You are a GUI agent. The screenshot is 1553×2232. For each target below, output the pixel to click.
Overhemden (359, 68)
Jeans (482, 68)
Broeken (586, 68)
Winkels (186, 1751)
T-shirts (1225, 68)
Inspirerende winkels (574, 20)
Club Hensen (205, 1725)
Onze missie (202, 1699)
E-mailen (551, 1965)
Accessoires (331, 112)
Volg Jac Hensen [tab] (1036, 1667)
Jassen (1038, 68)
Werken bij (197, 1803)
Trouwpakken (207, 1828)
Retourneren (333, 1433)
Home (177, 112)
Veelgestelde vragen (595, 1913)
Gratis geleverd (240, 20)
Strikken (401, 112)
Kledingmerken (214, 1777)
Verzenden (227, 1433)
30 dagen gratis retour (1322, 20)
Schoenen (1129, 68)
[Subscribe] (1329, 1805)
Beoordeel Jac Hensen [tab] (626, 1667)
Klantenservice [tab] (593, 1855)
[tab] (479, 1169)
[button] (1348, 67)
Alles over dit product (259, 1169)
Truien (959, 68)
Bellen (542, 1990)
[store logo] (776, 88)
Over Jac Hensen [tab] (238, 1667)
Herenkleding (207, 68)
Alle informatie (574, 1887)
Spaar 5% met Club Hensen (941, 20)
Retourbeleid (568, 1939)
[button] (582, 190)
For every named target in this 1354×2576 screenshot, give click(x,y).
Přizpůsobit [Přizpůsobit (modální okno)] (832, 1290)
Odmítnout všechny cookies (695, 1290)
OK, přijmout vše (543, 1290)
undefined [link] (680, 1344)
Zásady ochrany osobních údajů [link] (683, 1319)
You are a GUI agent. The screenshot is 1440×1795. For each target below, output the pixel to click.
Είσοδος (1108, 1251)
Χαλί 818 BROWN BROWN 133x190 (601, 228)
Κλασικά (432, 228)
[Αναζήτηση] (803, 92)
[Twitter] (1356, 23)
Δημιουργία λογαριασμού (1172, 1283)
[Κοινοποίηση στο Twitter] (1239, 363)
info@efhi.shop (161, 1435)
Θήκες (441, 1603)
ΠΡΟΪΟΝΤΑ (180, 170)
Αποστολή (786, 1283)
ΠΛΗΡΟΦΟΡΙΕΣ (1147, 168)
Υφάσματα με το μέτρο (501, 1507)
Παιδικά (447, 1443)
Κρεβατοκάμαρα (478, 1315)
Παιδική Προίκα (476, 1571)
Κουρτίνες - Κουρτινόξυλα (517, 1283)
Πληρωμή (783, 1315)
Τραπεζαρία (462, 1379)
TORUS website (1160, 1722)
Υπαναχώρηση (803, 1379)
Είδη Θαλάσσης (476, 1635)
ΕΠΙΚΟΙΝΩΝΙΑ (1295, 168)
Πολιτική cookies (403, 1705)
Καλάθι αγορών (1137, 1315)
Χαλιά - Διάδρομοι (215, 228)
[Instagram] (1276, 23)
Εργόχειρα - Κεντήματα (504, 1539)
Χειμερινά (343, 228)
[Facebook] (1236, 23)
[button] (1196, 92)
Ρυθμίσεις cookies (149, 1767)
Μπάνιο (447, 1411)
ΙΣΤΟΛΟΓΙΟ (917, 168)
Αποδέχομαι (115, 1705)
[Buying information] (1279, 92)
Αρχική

********

Only one stretch of the data is wanted: the lines from the one with "Παιδικά (447, 1443)" through the last, repeated exactly.

§ Solution for this task:
Παιδικά (447, 1443)
Κρεβατοκάμαρα (478, 1315)
Παιδική Προίκα (476, 1571)
Κουρτίνες - Κουρτινόξυλα (517, 1283)
Πληρωμή (783, 1315)
Τραπεζαρία (462, 1379)
TORUS website (1160, 1722)
Υπαναχώρηση (803, 1379)
Είδη Θαλάσσης (476, 1635)
ΕΠΙΚΟΙΝΩΝΙΑ (1295, 168)
Πολιτική cookies (403, 1705)
Καλάθι αγορών (1137, 1315)
Χαλιά - Διάδρομοι (215, 228)
[Instagram] (1276, 23)
Εργόχειρα - Κεντήματα (504, 1539)
Χειμερινά (343, 228)
[Facebook] (1236, 23)
[button] (1196, 92)
Ρυθμίσεις cookies (149, 1767)
Μπάνιο (447, 1411)
ΙΣΤΟΛΟΓΙΟ (917, 168)
Αποδέχομαι (115, 1705)
[Buying information] (1279, 92)
Αρχική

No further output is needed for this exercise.